QFT: Quantized Full-parameter Tuning of LLMs with Affordable Resources

paper_url: http://arxiv.org/abs/2310.07147
repo_url: None
paper_authors: Zhikai Li, Xiaoxuan Liu, Banghua Zhu, Zhen Dong, Qingyi Gu, Kurt Keutzer
for: 这 paper 的目的是提出一种Parameter-efficient fine-tuning方法，以便在大型语言模型（LLMs）上进行精细调整，而不会增加过多的资源开销。
methods: 这 paper 使用了两个新的想法：首先，使用高效的 Lion 优化器，它只跟踪积分和批量大小，这有利于精细调整和量化；其次，对所有模型状态进行量化，并采用梯度流和参数更新方案来更新量化的参数。
results: 根据 paper 的结果，QFT 可以将模型状态内存减少至 21% 的标准解决方案，同时保持相同的性能水平。例如，对 LLaMA-7B 模型进行精细调整只需要 <30GB 的内存，可以通过一个 A6000 GPU 满足。

Abstract
Large Language Models (LLMs) have showcased remarkable impacts across a wide spectrum of natural language processing tasks. Fine-tuning these pre-trained models on downstream datasets provides further significant performance gains, but this process has been challenging due to its extraordinary resource requirements. To this end, existing efforts focus on parameter-efficient fine-tuning, which, unfortunately, fail to capitalize on the powerful potential of full-parameter fine-tuning. In this work, we propose QFT, a novel Quantized Full-parameter Tuning framework for LLMs that enables memory-efficient fine-tuning without harming performance. Our framework incorporates two novel ideas: (i) we adopt the efficient Lion optimizer, which only keeps track of the momentum and has consistent update magnitudes for each parameter, an inherent advantage for robust quantization; and (ii) we quantize all model states and store them as integer values, and present a gradient flow and parameter update scheme for the quantized weights. As a result, QFT reduces the model state memory to 21% of the standard solution while achieving comparable performance, e.g., tuning a LLaMA-7B model requires only <30GB of memory, satisfied by a single A6000 GPU.

摘要

我们采用高效的 Lion 优化器，只跟踪势量和每个参数的一致更新大小，这是量化的自然优势;2. 我们量化所有模型状态，将其转换为整数值，并提供了一种梯度流和参数更新方案 для量化的 weights。因此，QFT 可以将模型状态内存减少至 21% 的标准解决方案，同时实现相似的性能，例如，对 LLaMA-7B 模型进行 fine-tuning 只需要 <30GB 的内存，可以由一个 A6000 GPU 满足。

Empowering Psychotherapy with Large Language Models: Cognitive Distortion Detection through Diagnosis of Thought Prompting

paper_url: http://arxiv.org/abs/2310.07146
repo_url: None
paper_authors: Zhiyu Chen, Yujie Lu, William Yang Wang
for: 这个论文的目的是开发人工智能助手来帮助计算心理咨询。methods: 这个论文使用了大语言模型进行诊断思维检测，包括三个阶段：主观性评估、相互推理和学习概念板块。results: 实验显示，DoT在认知扭曲检测方面得到了显著改进，同时生成的诊断理由得到了专业人员的批准。

Abstract
Mental illness remains one of the most critical public health issues of our time, due to the severe scarcity and accessibility limit of professionals. Psychotherapy requires high-level expertise to conduct deep, complex reasoning and analysis on the cognition modeling of the patients. In the era of Large Language Models, we believe it is the right time to develop AI assistance for computational psychotherapy.

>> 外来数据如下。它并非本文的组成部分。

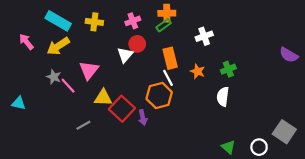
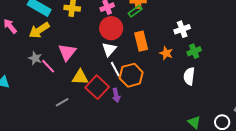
white cross: (204, 36) -> (182, 29), moved
red circle: (137, 44) -> (111, 28), size x1.5
white triangle: (125, 55) -> (109, 49), moved
white line: (168, 78) -> (115, 69), moved

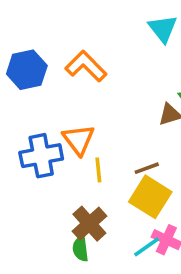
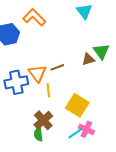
orange L-shape: (86, 66) -> (34, 17), moved
brown line: (147, 168) -> (57, 67), moved

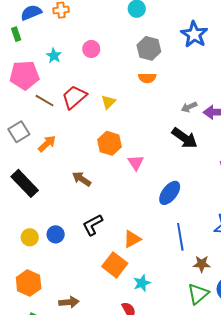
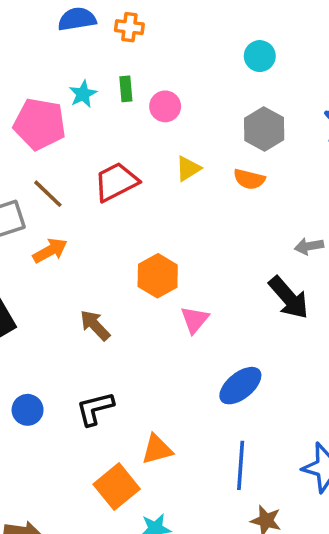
green rectangle: (16, 34) -> (126, 89), moved
cyan star: (54, 56) -> (83, 94), moved
brown line: (44, 101) -> (48, 194), moved
yellow triangle: (108, 102) -> (188, 169), moved

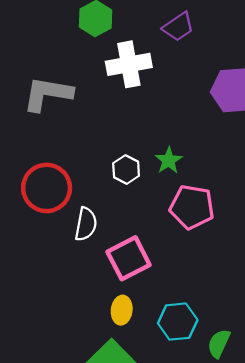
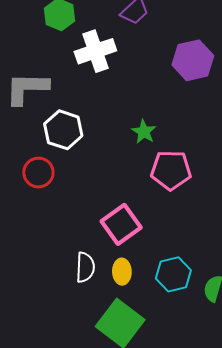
white hexagon: (126, 170) -> (63, 130), moved, size x1.5
red circle: (47, 188) -> (38, 173), size x0.7
white semicircle: (86, 224) -> (85, 267), moved

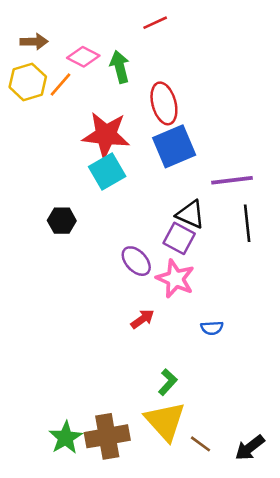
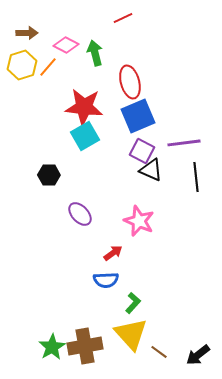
purple square: (179, 238) -> (142, 151), moved
purple ellipse: (136, 261) -> (80, 214), moved
blue semicircle: (212, 328) -> (106, 280), moved, size x1.4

We study the task of cognitive distortion detection and propose the Diagnosis of Thought (DoT) prompting. DoT performs diagnosis on the patient's speech via three stages: subjectivity assessment to separate the facts and the thoughts; contrastive reasoning to elicit the reasoning processes supporting and contradicting the thoughts; and schema analysis to summarize the cognition schemas. The generated diagnosis rationales through the three stages are essential for assisting the professionals. Experiments demonstrate that DoT obtains significant improvements over ChatGPT for cognitive distortion detection, while generating high-quality rationales approved by human experts.

摘要
心理疾病仍然是当今公共卫生问题中最严重的一个，这主要归结于专业人员的紧缺和访问限制。心理治疗需要高水平的专业知识，以进行深入的、复杂的认知和分析，以模拟患者的认知模型。在大语言模型时代，我们认为是时候开发人工智能助手来支持计算心理治疗。我们研究了认知扭曲检测任务，并提出了诊断思维（DoT）提示。DoT在患者的话语中进行三个阶段的诊断：主观评估，以分离 факты和思想; 对比逻辑，以引出支持和反对思想的逻辑过程; 和 schema 分析，以概括认知schema。生成的诊断理由经过三个阶段的诊断是对专业人员的助手。实验显示，DoT在认知扭曲检测方面比ChatGPT具有显著的改善，同时生成高质量的人类专家批准的诊断理由。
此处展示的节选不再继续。